Madame Bovary - Cap. 31: VIII Pág. 341 / 382

Emma curvara a fronte, e ele acabou por beijá-la sobre as pálpebras, carinhosamente, com a ponta dos lábios.

- Mas tu choraste! - disse ele. - Porquê?

Ela rompeu em soluços. Rodolphe pensou que fosse a explosão do seu amor; uma vez que se calara, interpretou o silêncio como a última resistência do pudor e então exclamou:

- Ah! Perdoa-me! Tu és a única de quem eu gosto. Fui imbecil e mau.

Mas amo-te e hei-de amar-te sempre!. .. O que tens? Diz-me lá!

E ajoelhava-se diante dela.

- Pois bem!... Estou arruinada. Rodolphe! Vais-me emprestar três mil francos!

- Mas..., mas... - dizia ele, erguendo-a a pouco e pouco, enquanto o semblante lhe assumia uma expressão grave.

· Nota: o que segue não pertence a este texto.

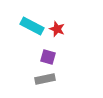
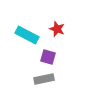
cyan rectangle: moved 5 px left, 9 px down
gray rectangle: moved 1 px left
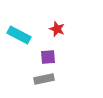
cyan rectangle: moved 8 px left
purple square: rotated 21 degrees counterclockwise
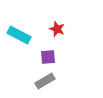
gray rectangle: moved 1 px right, 2 px down; rotated 18 degrees counterclockwise
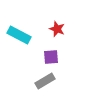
purple square: moved 3 px right
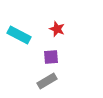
gray rectangle: moved 2 px right
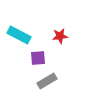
red star: moved 3 px right, 7 px down; rotated 28 degrees counterclockwise
purple square: moved 13 px left, 1 px down
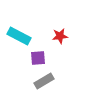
cyan rectangle: moved 1 px down
gray rectangle: moved 3 px left
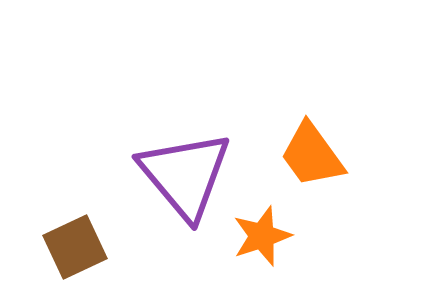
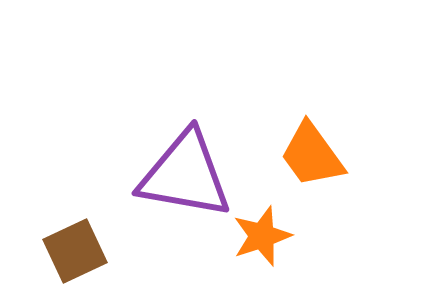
purple triangle: rotated 40 degrees counterclockwise
brown square: moved 4 px down
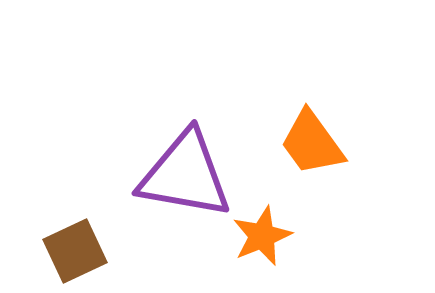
orange trapezoid: moved 12 px up
orange star: rotated 4 degrees counterclockwise
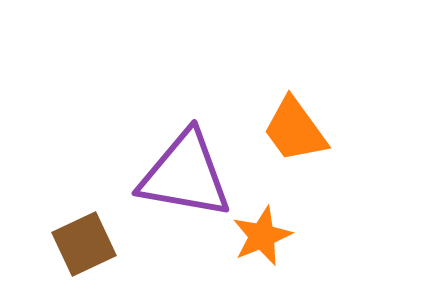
orange trapezoid: moved 17 px left, 13 px up
brown square: moved 9 px right, 7 px up
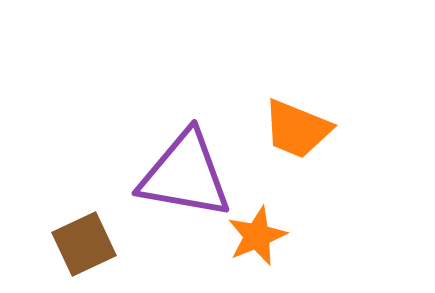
orange trapezoid: moved 2 px right, 1 px up; rotated 32 degrees counterclockwise
orange star: moved 5 px left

- Sabes - continuava ela precipitadamente - que o meu marido tinha depositado toda a sua fortuna à guarda dum notário; ele fugiu. Pedimos dinheiro emprestado; os clientes não pagavam. Aliás, ainda não liquidaram tudo; vamos receber mais tarde. Mas hoje, por falta de três mil francos, fazem-nos uma penhora; agora, neste mesmo instante; e, como contava com a tua amizade, vim procurar-te.

«Ah!», pensou Rodolphe, empalidecendo repentinamente, «foi por isto que ela cá veio!»

Por fim, disse calmamente:

- Não os tenho, minha querida senhora.

Não mentia. Se os tivesse, dar-lhos-ia certamente, ainda que, em geral, seja tão desagradável cometer tão belas acções: porque um pedido pecuniário é a mais fria e devastadora de todas as tempestades que podem desabar sobre o amor.

Ela ficou primeiramente alguns minutos a observá-lo.

- Não os tens!

Repetiu várias vezes:

- Não os tens!... Eu devia ter-me poupado a esta última vergonha.

Nunca me amaste! Não vales mais do que os outros!

Traía-se, era a sua perdição.

Rodolphe interrompeu-a, afirmando que ele próprio se encontrava «em embaraços».